I wasn’t acting or feeling very pilgrim-y during the first couple of weeks of my 40-day pilgrimage across Spain to Santiago de Compostela. The trek was more difficult than I had anticipated, with long daily walks of 20-30km of ups and downs in rain, snow and everything in between. My pack was heavy, my shoes hurt, my toenails were off. I was tempted to check into a hostel and check out six weeks later and saying that I had done it. Who would know?
The hostel the night before the day of my ‘lesson’ had been crowded and noisy. Hairy legs dangled from the top bunk, for no good reason. Breakfast was a stale little muffin in sterile plastic and Nescafe instant coffee.10km after the morning launch, there was still no café. It was cold, drizzling rain with a 20 knot headwind. Everything hurt way beyond my daily allotment of Ibuprofen.

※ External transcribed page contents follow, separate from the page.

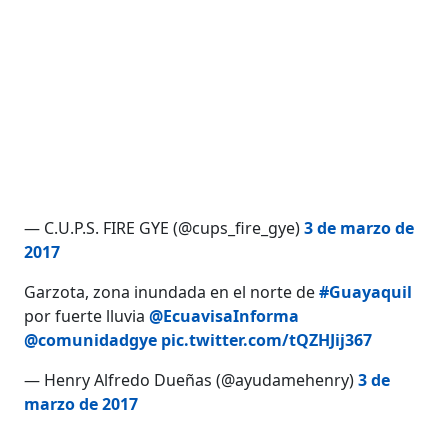
— C.U.P.S. FIRE GYE (@cups_fire_gye)
3 de marzo de
2017
Garzota, zona inundada en el norte de
#Guayaquil
por fuerte lluvia
@EcuavisaInforma
@comunidadgye
pic.twitter.com/tQZHJij367
— Henry Alfredo Dueñas (@ayudamehenry)
3 de
marzo de 2017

I bottomed at exactly 11:14am. I know this because I checked my iPhone in case I needed the exact time of death. I lay face down on the side of the road in my red poncho and waited to be hit by a car. It made perfect sense; if I was struck I might be transported to the hospital and get a free ride, a real bed and maybe a meal.
I also wanted sympathy. Didn’t the others know how hard it was? Maybe one of them would stop, offer food and drink, even carry me a short way. After an eternity that lasted probably 10 minutes, I got that nobody was going to stop. Nobody was going to carry me. Oh, they wished me a “buen camino” as in – “I see you lying there face down in the drizzle. We chose our own caminos, and you have chosen to lie down at the side of the road. I acknowledge that.”
Direct translation from my angels and guides: “Stop moaning, get up and walk.” “You don’t have to like it to do it.” “Don’t spend energy on what you can’t control. Control you things you can. Just walk.”